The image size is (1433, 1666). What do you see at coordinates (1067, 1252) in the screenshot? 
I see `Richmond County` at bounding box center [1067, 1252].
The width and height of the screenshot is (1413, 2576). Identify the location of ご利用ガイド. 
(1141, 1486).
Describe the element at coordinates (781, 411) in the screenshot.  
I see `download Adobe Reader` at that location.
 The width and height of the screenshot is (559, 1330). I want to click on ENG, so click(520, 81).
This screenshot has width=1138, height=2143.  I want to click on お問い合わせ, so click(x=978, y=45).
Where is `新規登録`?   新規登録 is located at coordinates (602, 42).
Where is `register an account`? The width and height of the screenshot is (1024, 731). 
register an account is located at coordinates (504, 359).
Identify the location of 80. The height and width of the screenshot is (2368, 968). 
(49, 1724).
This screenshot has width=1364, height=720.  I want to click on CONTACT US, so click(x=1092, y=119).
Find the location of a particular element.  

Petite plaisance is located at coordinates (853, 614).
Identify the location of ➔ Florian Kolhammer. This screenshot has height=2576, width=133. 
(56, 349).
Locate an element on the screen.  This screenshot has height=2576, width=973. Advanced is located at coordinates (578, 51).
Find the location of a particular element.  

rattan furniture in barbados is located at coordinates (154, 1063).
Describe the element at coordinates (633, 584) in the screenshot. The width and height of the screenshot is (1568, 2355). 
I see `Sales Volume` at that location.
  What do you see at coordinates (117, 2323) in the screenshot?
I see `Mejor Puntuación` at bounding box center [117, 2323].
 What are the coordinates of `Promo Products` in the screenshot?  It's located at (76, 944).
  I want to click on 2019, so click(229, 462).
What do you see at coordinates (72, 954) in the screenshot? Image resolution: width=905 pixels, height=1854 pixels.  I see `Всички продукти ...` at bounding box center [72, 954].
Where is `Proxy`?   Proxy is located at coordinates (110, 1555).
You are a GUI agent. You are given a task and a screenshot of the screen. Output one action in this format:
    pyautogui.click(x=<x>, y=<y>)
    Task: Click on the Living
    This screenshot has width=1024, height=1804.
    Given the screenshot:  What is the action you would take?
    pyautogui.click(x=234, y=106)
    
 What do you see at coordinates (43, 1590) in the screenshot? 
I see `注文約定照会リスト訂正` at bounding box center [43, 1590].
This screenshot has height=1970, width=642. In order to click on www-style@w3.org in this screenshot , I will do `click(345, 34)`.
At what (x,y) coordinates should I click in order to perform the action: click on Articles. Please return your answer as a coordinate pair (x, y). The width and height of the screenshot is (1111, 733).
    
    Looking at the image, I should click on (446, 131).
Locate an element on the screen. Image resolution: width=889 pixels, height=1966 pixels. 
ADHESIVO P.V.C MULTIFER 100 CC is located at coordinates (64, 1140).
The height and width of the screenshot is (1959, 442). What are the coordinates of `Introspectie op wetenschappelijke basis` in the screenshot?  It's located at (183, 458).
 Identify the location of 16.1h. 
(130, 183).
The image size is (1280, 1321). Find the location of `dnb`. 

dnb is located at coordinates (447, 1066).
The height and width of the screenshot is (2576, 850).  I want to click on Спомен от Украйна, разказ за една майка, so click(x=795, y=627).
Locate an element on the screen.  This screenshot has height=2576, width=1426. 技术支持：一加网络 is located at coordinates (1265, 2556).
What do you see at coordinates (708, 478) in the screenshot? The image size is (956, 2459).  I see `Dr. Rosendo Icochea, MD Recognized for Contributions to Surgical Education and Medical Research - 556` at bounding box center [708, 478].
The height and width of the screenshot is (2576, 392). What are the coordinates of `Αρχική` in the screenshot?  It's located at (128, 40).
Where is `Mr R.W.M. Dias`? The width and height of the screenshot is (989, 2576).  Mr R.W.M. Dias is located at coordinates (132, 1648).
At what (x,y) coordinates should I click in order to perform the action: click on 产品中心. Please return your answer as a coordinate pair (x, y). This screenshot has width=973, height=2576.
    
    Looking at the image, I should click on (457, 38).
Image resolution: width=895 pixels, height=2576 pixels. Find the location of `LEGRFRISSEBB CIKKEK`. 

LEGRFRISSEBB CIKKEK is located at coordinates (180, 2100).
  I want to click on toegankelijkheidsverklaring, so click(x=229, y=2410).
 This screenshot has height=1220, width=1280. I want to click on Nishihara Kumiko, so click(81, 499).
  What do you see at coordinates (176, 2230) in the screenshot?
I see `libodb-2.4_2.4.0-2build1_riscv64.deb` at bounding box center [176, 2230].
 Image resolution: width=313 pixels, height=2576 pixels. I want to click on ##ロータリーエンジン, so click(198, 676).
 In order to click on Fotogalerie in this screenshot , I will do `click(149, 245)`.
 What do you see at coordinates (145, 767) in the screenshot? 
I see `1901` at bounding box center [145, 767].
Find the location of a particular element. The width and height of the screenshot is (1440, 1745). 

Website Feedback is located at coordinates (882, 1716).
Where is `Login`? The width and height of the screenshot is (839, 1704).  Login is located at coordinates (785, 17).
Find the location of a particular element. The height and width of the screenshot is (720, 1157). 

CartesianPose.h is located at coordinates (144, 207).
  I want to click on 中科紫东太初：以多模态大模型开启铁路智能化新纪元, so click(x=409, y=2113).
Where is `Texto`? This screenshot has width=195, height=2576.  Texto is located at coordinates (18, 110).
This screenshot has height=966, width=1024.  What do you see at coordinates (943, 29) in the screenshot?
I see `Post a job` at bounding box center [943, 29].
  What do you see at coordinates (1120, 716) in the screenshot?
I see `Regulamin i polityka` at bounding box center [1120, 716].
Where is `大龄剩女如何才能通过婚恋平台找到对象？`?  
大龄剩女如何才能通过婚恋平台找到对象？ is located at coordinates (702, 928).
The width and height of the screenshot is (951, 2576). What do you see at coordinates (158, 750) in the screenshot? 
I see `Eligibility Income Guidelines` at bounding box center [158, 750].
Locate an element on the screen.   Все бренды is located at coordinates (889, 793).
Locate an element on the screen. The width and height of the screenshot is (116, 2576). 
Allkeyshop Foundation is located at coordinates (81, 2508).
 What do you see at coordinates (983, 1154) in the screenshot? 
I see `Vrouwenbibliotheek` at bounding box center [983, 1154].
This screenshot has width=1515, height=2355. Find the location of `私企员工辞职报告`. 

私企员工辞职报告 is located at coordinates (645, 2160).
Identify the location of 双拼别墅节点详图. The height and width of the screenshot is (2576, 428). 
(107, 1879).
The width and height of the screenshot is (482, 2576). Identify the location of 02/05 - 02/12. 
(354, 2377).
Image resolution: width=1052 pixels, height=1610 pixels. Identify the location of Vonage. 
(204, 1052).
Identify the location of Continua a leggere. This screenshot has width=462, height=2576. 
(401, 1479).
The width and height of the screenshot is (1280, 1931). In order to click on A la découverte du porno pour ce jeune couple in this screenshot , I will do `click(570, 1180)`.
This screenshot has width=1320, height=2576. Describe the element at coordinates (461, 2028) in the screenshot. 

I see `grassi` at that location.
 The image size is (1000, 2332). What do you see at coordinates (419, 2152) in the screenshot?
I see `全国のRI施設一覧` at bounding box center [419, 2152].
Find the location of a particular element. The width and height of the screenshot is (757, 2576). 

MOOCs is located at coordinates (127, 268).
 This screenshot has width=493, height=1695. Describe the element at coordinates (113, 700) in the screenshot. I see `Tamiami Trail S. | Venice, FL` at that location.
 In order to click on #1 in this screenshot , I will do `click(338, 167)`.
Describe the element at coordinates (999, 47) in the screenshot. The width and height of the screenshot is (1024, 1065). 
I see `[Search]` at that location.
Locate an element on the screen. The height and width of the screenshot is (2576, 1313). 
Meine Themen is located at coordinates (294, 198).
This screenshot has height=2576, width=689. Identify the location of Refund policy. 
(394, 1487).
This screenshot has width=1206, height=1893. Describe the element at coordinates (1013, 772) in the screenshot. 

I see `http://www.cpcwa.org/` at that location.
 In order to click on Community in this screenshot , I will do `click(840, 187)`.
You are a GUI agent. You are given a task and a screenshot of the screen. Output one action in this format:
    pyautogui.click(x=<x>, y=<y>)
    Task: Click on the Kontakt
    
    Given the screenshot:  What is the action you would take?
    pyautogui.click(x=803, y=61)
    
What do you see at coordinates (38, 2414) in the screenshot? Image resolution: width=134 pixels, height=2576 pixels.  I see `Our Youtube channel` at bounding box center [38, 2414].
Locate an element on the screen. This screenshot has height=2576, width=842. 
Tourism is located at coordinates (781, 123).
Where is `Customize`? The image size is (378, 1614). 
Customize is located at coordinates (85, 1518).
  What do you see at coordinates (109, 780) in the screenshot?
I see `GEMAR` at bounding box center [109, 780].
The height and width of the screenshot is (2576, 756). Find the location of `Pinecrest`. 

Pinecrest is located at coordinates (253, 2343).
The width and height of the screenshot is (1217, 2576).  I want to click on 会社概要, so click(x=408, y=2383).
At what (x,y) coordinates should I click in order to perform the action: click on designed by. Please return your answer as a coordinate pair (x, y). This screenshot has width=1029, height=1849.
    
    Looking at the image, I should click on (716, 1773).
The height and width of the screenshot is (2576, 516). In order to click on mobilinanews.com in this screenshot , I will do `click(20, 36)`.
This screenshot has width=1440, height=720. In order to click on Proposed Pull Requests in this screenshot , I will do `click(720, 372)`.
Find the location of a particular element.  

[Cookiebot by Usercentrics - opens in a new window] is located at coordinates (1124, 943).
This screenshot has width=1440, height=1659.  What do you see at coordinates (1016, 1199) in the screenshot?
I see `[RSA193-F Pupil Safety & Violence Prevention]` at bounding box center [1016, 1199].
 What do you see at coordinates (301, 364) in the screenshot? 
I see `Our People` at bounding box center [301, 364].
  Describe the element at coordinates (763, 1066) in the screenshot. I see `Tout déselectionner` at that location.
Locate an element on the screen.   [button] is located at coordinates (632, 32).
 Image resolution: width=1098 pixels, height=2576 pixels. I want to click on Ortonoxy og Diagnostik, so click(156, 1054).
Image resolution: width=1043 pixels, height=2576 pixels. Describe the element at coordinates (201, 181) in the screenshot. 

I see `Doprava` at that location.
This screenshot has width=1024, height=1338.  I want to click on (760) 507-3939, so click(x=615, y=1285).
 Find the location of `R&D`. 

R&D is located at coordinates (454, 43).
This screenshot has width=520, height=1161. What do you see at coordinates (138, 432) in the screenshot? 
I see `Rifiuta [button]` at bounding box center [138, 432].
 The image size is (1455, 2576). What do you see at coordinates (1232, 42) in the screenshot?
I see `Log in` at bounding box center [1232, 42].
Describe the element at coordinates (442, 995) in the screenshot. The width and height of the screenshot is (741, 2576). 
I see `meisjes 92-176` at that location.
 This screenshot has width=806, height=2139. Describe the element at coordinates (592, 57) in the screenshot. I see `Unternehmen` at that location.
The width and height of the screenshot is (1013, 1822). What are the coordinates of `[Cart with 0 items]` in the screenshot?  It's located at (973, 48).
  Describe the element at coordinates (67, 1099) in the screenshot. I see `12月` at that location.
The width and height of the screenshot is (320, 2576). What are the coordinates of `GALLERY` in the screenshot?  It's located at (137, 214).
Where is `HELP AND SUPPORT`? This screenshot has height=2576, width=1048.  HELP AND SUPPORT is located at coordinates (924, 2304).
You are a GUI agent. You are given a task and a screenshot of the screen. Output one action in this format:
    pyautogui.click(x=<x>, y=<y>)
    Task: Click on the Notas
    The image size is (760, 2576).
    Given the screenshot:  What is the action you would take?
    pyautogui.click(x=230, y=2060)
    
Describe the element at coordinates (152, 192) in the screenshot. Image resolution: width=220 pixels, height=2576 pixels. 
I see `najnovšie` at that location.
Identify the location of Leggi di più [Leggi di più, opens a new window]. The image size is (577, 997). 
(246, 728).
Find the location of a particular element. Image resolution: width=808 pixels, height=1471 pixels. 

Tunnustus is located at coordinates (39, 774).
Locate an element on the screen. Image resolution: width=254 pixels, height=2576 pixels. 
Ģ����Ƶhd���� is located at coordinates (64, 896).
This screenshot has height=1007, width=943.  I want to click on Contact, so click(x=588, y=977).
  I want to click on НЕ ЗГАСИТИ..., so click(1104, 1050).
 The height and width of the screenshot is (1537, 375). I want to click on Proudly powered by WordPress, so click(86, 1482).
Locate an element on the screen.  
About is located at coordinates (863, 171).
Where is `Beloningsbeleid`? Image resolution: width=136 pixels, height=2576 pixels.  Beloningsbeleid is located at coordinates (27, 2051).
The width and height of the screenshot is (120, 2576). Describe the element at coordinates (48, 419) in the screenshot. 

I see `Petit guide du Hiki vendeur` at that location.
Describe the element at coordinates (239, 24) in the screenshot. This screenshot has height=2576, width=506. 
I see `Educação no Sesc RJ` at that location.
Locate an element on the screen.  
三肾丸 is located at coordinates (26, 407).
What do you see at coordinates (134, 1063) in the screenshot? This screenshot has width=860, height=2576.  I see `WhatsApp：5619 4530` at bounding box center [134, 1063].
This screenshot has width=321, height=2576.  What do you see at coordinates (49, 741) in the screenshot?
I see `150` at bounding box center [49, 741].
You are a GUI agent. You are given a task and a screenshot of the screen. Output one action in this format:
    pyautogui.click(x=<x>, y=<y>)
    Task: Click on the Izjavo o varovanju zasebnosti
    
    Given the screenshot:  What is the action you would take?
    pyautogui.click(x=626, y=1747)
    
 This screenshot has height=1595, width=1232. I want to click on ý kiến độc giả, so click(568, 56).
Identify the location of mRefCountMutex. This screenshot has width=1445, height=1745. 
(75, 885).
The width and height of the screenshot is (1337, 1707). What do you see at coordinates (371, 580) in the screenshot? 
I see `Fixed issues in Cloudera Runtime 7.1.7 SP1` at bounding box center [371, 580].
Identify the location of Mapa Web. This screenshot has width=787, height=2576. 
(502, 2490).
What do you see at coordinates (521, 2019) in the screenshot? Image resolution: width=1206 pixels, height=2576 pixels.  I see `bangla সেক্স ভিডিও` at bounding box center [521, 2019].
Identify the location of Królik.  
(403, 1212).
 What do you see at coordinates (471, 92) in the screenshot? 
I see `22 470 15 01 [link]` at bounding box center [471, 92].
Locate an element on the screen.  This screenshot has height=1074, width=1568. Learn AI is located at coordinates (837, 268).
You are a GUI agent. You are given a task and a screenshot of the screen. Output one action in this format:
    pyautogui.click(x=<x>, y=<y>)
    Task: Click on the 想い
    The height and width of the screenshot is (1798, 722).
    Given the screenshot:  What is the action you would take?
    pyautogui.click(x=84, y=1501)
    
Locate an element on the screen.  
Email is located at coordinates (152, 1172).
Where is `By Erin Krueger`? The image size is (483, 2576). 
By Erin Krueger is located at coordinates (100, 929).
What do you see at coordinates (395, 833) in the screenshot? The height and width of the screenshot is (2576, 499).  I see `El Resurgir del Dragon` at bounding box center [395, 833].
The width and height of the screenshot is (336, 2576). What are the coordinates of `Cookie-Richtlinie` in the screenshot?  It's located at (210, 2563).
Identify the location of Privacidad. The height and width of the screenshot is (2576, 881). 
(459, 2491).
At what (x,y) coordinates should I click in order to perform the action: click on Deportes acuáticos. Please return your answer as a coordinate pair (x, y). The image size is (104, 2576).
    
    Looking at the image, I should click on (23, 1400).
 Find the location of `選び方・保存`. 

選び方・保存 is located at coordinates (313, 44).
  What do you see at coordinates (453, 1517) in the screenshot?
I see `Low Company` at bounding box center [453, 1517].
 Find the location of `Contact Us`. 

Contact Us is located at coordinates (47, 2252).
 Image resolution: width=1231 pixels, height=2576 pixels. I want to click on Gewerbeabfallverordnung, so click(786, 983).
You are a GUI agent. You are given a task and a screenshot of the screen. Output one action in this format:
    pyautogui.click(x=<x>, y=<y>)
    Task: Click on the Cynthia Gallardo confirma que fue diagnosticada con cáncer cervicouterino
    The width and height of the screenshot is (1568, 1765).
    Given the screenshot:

- _PROMPT_: Nothing past the line containing "Task: Click on the Living" should be restated; transcribe the material exactly from its first line through that line.

- _RESPONSE TO THE EXERCISE_:
The image size is (1433, 1666). What do you see at coordinates (1067, 1252) in the screenshot? 
I see `Richmond County` at bounding box center [1067, 1252].
The width and height of the screenshot is (1413, 2576). Identify the location of ご利用ガイド. 
(1141, 1486).
Describe the element at coordinates (781, 411) in the screenshot.  
I see `download Adobe Reader` at that location.
 The width and height of the screenshot is (559, 1330). I want to click on ENG, so click(520, 81).
This screenshot has width=1138, height=2143.  I want to click on お問い合わせ, so click(x=978, y=45).
Where is `新規登録`?   新規登録 is located at coordinates (602, 42).
Where is `register an account`? The width and height of the screenshot is (1024, 731). 
register an account is located at coordinates (504, 359).
Identify the location of 80. The height and width of the screenshot is (2368, 968). 
(49, 1724).
This screenshot has width=1364, height=720.  I want to click on CONTACT US, so click(x=1092, y=119).
Find the location of a particular element.  

Petite plaisance is located at coordinates (853, 614).
Identify the location of ➔ Florian Kolhammer. This screenshot has height=2576, width=133. 
(56, 349).
Locate an element on the screen.  This screenshot has height=2576, width=973. Advanced is located at coordinates (578, 51).
Find the location of a particular element.  

rattan furniture in barbados is located at coordinates (154, 1063).
Describe the element at coordinates (633, 584) in the screenshot. The width and height of the screenshot is (1568, 2355). 
I see `Sales Volume` at that location.
  What do you see at coordinates (117, 2323) in the screenshot?
I see `Mejor Puntuación` at bounding box center [117, 2323].
 What are the coordinates of `Promo Products` in the screenshot?  It's located at (76, 944).
  I want to click on 2019, so click(229, 462).
What do you see at coordinates (72, 954) in the screenshot? Image resolution: width=905 pixels, height=1854 pixels.  I see `Всички продукти ...` at bounding box center [72, 954].
Where is `Proxy`?   Proxy is located at coordinates (110, 1555).
You are a GUI agent. You are given a task and a screenshot of the screen. Output one action in this format:
    pyautogui.click(x=<x>, y=<y>)
    Task: Click on the Living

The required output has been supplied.